Transcriptional signatures in response to wheat germ agglutinin and starvation in Drosophila melanogaster larval midgut.

One function of plant lectins such as wheat germ agglutinin is to serve as defences against herbivorous insects. The midgut is one critical site affected by dietary lectins. We observed marked cellular, structural and gene expression changes in the midguts of Drosophila melanogaster third instar larvae that were fed wheat germ agglutinin. Some of these changes were similar to those observed in the midguts of starved D. melanogaster. Dietary wheat germ agglutinin caused shortening, branching, swelling, distortion and in some cases disintegration of the midgut microvilli. Starvation was accompanied primarily by shortening of the microvilli. Microarray analyses revealed that dietary wheat germ agglutinin evoked differential expression of 61 transcripts; seven of these were also differentially expressed in starved D. melanogaster. The differentially transcribed gene clusters in wheat germ agglutinin-fed larvae were associated with (1) cytoskeleton organization; (2) digestive enzymes; (3) detoxification reactions; and (4) energy metabolism. Four possible transcription factor binding motifs were associated with the differentially expressed genes. One of these exhibited substantial similarity to MyoD, a transcription factor binding motif associated with cellular structures in mammals. These results are consistent with the hypothesis that wheat germ agglutinin caused a starvation-like effect and structural changes of midgut cells of D. melanogaster third-instar larvae.

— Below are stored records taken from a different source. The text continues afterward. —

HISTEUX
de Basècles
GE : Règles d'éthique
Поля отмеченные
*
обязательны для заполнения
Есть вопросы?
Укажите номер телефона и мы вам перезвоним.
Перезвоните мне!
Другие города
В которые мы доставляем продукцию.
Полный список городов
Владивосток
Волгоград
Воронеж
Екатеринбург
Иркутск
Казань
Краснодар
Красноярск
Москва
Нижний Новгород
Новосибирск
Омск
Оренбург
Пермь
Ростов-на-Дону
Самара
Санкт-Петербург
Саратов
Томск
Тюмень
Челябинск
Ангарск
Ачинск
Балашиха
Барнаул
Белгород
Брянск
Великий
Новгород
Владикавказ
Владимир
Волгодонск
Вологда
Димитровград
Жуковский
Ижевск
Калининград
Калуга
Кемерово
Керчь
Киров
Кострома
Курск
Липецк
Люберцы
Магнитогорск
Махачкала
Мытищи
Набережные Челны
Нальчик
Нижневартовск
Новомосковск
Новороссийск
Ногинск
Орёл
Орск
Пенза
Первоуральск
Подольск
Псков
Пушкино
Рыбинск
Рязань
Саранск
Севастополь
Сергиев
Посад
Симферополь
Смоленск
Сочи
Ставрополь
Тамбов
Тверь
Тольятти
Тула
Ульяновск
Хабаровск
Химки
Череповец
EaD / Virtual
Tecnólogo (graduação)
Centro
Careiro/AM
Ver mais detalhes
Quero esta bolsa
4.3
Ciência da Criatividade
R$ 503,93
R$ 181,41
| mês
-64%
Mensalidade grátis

Transcriptomic profiles of Drosophila melanogaster third instar larval midgut and responses to oxidative stress.

Oligoarray analysis was used to determine the number and nature of genes expressed in third instar Drosophila melanogaster larval midguts. The majority of transcripts were associated with protein synthesis and metabolism. Serine proteases were the main proteolytic enzymes detected. Some 40% of the cytochrome P450 genes and 74% of the glutathione S transferases (GSTs) in the genome of D. melanogaster were observed to be expressed in the midgut by oligoarray analysis. We also identified potential transcription factor binding motifs (TFBMs) of P450s, GSTs and carboxylesterases. Many of the midgut-expressed GST genes contained candidate TFBMs homologous to TFBMs in mammals that have been associated with responses to oxidative stress. We also investigated the response of GSTs in the midgut to dietary H2O2, which showed a dosage-based differential response.

Molecular cloning and characterization of two digestive serine proteases from the Hessian fly, Mayetiola destructor.

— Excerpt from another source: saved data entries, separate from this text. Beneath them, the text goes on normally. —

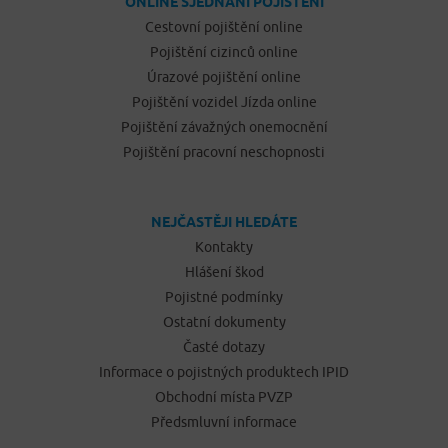
ONLINE SJEDNÁNÍ POJIŠTĚNÍ
Cestovní pojištění online
Pojištění cizinců online
Úrazové pojištění online
Pojištění vozidel Jízda online
Pojištění závažných onemocnění
Pojištění pracovní neschopnosti
NEJČASTĚJI HLEDÁTE
Kontakty
Hlášení škod
Pojistné podmínky
Ostatní dokumenty
Časté dotazy
Informace o pojistných produktech IPID
Obchodní místa PVZP
Předsmluvní informace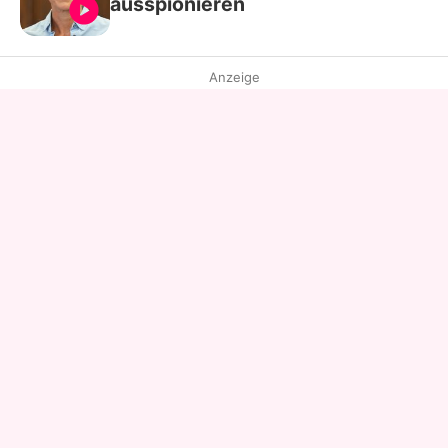
ausspionieren
Anzeige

Full-length cDNA and genomic sequences for two genes (designated mdesprot-I and mdesprot-II) encoding digestive serine proteases in Hessian fly, Mayetiola destructor, have been cloned and characterized. The deduced amino acid sequences revealed similarity with trypsin-like digestive serine proteases from other Dipterans. Both mdesprot-I and mdesprot-II encoded proteins with secretion signal peptides at the N-terminals, indicating the proteins are secreted proteases that should function as midgut digestive proteases. A cytological analysis with fluorescent in situ hybridization revealed the cytological localization of mdesprot-I and mdesprot-II on the long arm of Autosome 2. Results are discussed in the context of the efficacy of potential protease inhibitors to develop Hessian fly resistant wheat through genetic engineering approaches.